What is the process and/or options for us to renounce our rights and ensure my mother gets everything? I intend to make a personal application to the Probate Office to be appointed administrator of his estate. 

Many thanks.


----------



## Stifster (11 Jan 2008)

Each of the children have to formally renounce their share. It is a relatively straightforward and common procedure and most solicitors should be able to do it for you for a reasonable sum.


----------



## eggerb (11 Jan 2008)

Is there a legal term for this process of renouncing their share or simply 'renouncing their share'? The only reference I could find in the Succession Act to renouncing was the right of a spouse to renounce certain rights. I seen in previous threads reference to 'Deed of Family Arrangement' or something like that. What that? Are there other options?

So, my plan is:

1. Make a personal application for Probate;
2. Get a solicitor to write up the necessary paperwork for the children to renounce their share to my fathers estate;
3. Start the process to transfer the house to my mother (preferably with the same solicitor).

Does this sound like a plan? Any thoughts anybody?


----------



## Stifster (11 Jan 2008)

eggerb said:


> Is there a legal term for this process of renouncing their share or simply 'renouncing their share'? The only reference I could find in the Succession Act to renouncing was the right of a spouse to renounce certain rights. I seen in previous threads references to 'Deeds of Family Arrangements' or something like that.
> 
> So, my plan is:
> 
> ...


 
You will be applying for letters of administration and if you have the time then there is no reason not to do it personally. 

You will certainly benefit from economies of scale if you use the same solicitor and i think you are correct it is a deed of family arrangement.


----------



## aisling o'b (11 Jan 2008)

eggerb said:


> My siblings and I (100% agreement) want my mother to get everything and want her to get the house into her sole name so that she can sell it if she so decides.
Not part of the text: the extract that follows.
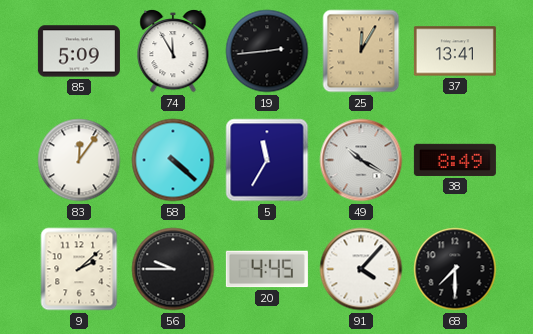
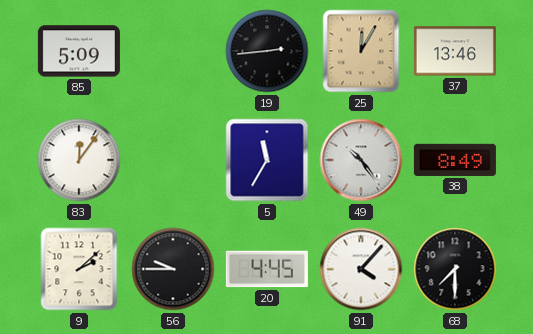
74: 11:55 -> none
37: 13:41 -> 13:46
58: 4:22 -> none
49: 10:20 -> 10:24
We don't want our one-third share.


 
Is it not the case that the children must take their one-third share? I've never heard of renouncing your rights to inheritance.


----------



## Nige (11 Jan 2008)

aisling o'b said:


> Is it not the case that the children must take their one-third share? I've never heard of renouncing your rights to inheritance.


 
No, the law cannot force someone to take an inheritance they don't want.


----------



## eggerb (11 Jan 2008)

Stifster said:


> ... think you are correct it is a deed of family arrangement.


 
Or 'Deed of Variation' I have seen it referred to as well. Maybe either terms are only used when when there is will though?


----------



## Stifster (11 Jan 2008)

eggerb said:


> Or 'Deed of Variation' I have seen it referred to as well. Maybe either terms are only used when when there is will though?


 
I actually thought it was only to do with a will but it is mentioned in a Law Reform Commission report in relation to an intestacy.


----------



## FKH (15 Jan 2008)

Your mother is the next entitled to extract the Grant of Administration rather than any of her children however she can nominate a child to extract the grant with her.

Each child can simply sign a deed disclaiming their rights to a share of the estate. You should not disclaim in favour of anyone specifically, just disclaim generally.

Once the grant issues the administrator uses a Deed of Assent to vest the property in the name of your mother. (technically your mother will vest the property in herself)


----------



## eggerb (15 Jan 2008)

FKH said:


> Your mother is the next entitled to extract the Grant of Administration rather than any of her children however she can nominate a child to extract the grant with her.
> 
> Each child can simply sign a deed disclaiming their rights to a share of the estate. You should not disclaim in favour of anyone specifically, just disclaim generally.
> 
> Once the grant issues the administrator uses a Deed of Assent to vest the property in the name of your mother. (technically your mother will vest the property in herself)


 
Thanks for the replies all. It will definitely fall on me to extract the Grant of Administration. My mother didn't even want to look at the funeral bill and she has already started delivering the paperwork to my house! I'm happy enough to do what I can without getting dragged into a legal mine-field. 

I'm assuming that I'll need a solicitor after the Grant of Administration issues? What sort of money would I be looking at to have the disclaiming deeds and the Deed of Assent written up? If a Deed of Assent is written up, will it need to be registered with the Land Registry and stamped by the Revenue etc?


----------



## eggerb (7 Feb 2008)

I'm making a personal application for probate. The probate office sent me a form for my mother to complete renouncing her right to extract a Grant of Administration. That's fine. 
I mentioned to the person from the Probate Office who called me about the form for my mother that the children didn't want a share in the estate. She sent me out a form on a blank normal A4 sheet as follows:

"I .......... wish to disclaim my inheritance in the estate of the late ......... who died on ....... Signed ...... date ......"

Now here's the bit that has me confused: it had a hand written post-it on it saying _"I think this is just for the Revenue. You can make a few copies yourself"_. Do I need to have this completed then prior to probate because I'm assuming that there will be additional signing to be done before a Deed of Assent can be written up?


----------



## eggerb (8 Feb 2008)

Stifster said:


> Each of the children have to formally renounce their share. It is a relatively straightforward and common procedure and most solicitors should be able to do it for you for a reasonable sum.


 
I have been quoted €1000 + VAT + outlays to draft the disclaimers, the Deed of Assent and register the documents. This sounds reasonable to me? Any thoughts anybody? What registration will need to be done? (Presumably Land Registry & possibly the Revenue?)


----------